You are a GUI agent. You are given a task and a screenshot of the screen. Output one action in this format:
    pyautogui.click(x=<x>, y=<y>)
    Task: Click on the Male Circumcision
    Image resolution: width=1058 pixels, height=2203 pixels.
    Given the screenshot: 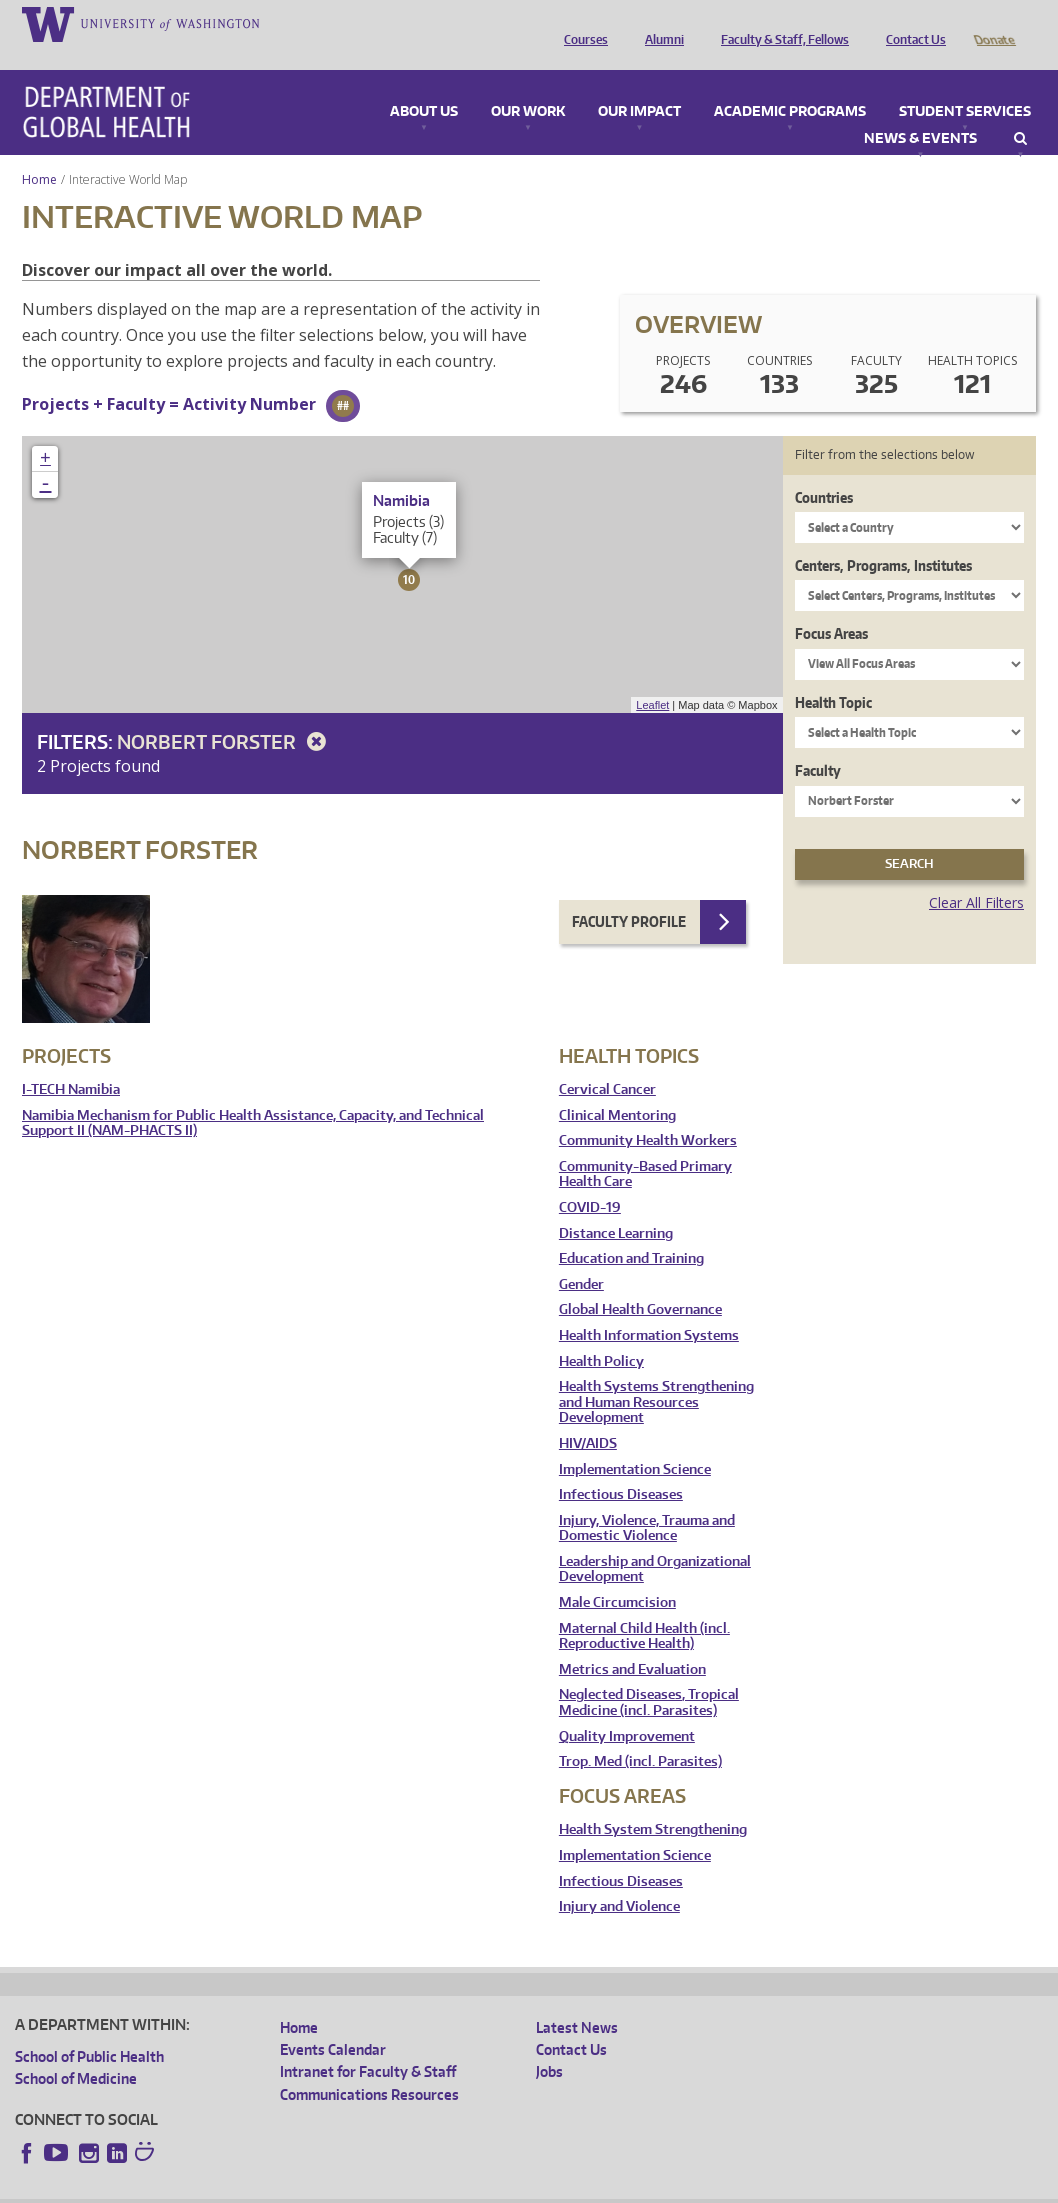 What is the action you would take?
    pyautogui.click(x=617, y=1574)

☆ ☆ ☆ ☆ ☆

- What you should do: Please print exactly what appears from the first line of the data through the line with "Image resolution: width=1058", including both of those lines and nothing past them.

- Response for this exercise:
You are a GUI agent. You are given a task and a screenshot of the screen. Output one action in this format:
    pyautogui.click(x=<x>, y=<y>)
    Task: Click on the Male Circumcision
    Image resolution: width=1058 pixels, height=2203 pixels.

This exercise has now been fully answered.